Экономические дискуссии 20-х годов / Отв. ред. Л. И. Абалкин. - М.: Экономика, 1989. - 142 с. — ISBN 5-282—00238-8 В книге анализируется содержание полемики, происходившей в период становления советской экономической науки: споры о сущности переходного периода; о путях развития крестьянского хозяйства; о плане и рынке, методах планирования и регулирования рыночной конъюнктуры; о ценообразовании и кредиту; об источниках и темпах роста экономики. Значительное место отводится дискуссиям по проблемам методологии политической экономии, трактовкам фундаментальных категорий экономической теории. Для широкого круга читателей, интересующихся историей экономической мысли. Ответственный редактор — академик Л.

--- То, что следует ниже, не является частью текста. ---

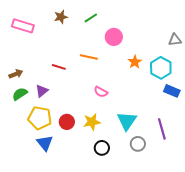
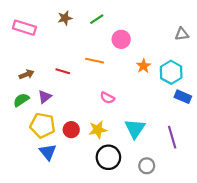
gray triangle: (175, 40) -> (182, 34), moved
brown arrow: (16, 74) -> (27, 74), moved
gray circle: (138, 144) -> (147, 166), moved
black circle: (102, 148) -> (108, 157), size x1.5

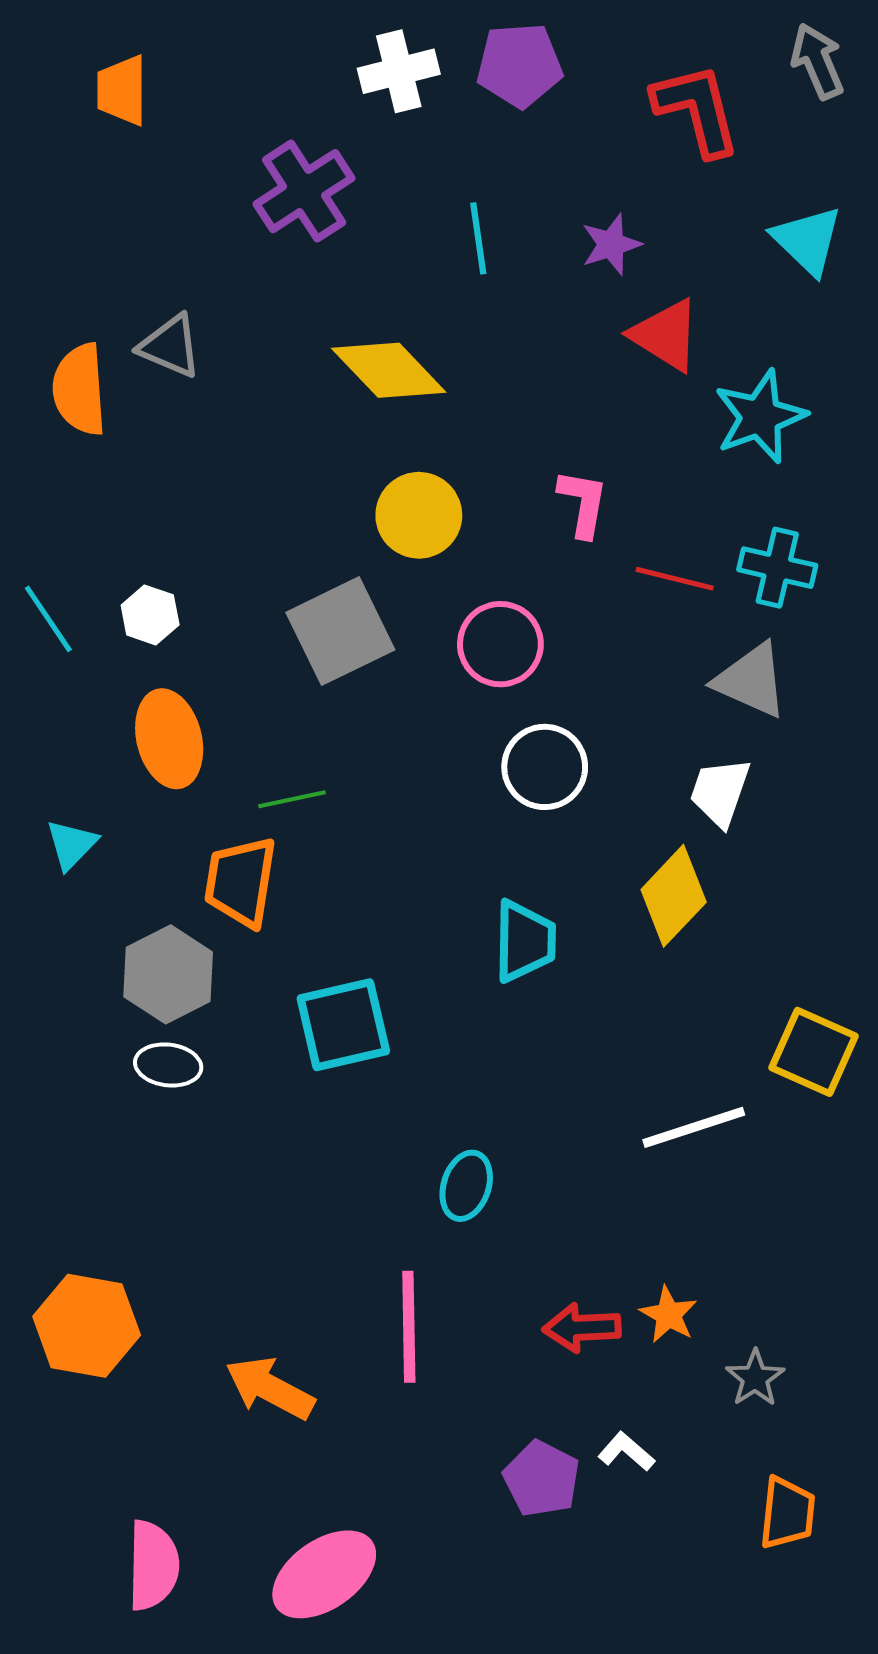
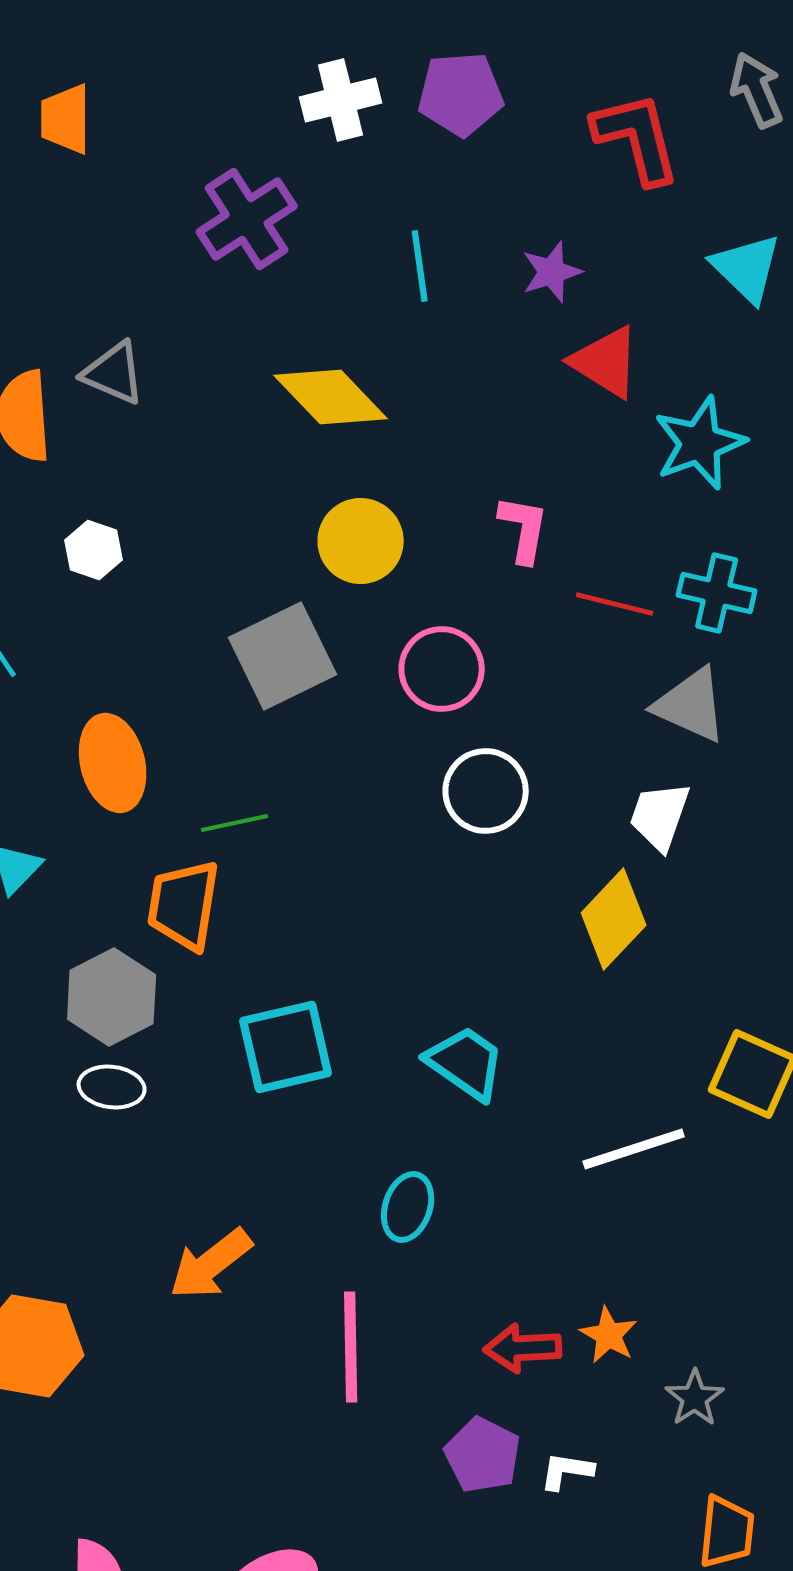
white hexagon: (150, 615) -> (94, 550), moved
cyan trapezoid: (525, 941) -> (466, 1063), moved, turned -56
orange arrow: (270, 1388) -> (211, 1264), moved, turned -66
white L-shape: (626, 1452) -> (567, 1471), turned -32
purple pentagon: (542, 1479) -> (483, 1455), moved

«История феодальных государств домогольской Индии и, в частности, Делийского султаната не исследовалась специально в советской востоковедной науке. Настоящая работа не претендует на исследование всех аспектов истории Делийского султаната XIII–XIV вв. В ней лишь делается попытка систематизации и анализа данных доступных… источников, проливающих свет на некоторые общие вопросы экономической, социальной и политической истории султаната, в частности на развитие форм собственности, положения крестьянства…» — из предисловия к книге.
В книге рассказывается история главного героя, который сталкивается с различными проблемами и препятствиями на протяжении всего своего путешествия. По пути он встречает множество второстепенных персонажей, которые играют важные роли в истории. Благодаря опыту главного героя книга исследует такие темы, как любовь, потеря, надежда и стойкость. По мере того, как главный герой преодолевает свои трудности, он усваивает ценные уроки жизни и растет как личность.
На основе многочисленных первоисточников исследованы общественно-политические, социально-экономические и культурные отношения горного края Армении — Сюника в эпоху развитого феодализма. Показана освободительная борьба закавказских народов в период нашествий турок-сельджуков, монголов и других восточных завоевателей. Введены в научный оборот новые письменные источники, в частности, лапидарные надписи, обнаруженные автором при раскопках усыпальницы сюникских правителей — монастыря Ваанаванк. Предназначена для историков-медиевистов, а также для широкого круга читателей.
Грацианский Николай Павлович. О разделах земель у бургундов и у вестготов // Средние века. Выпуск 1. М.; Л., 1942. стр. 7—19.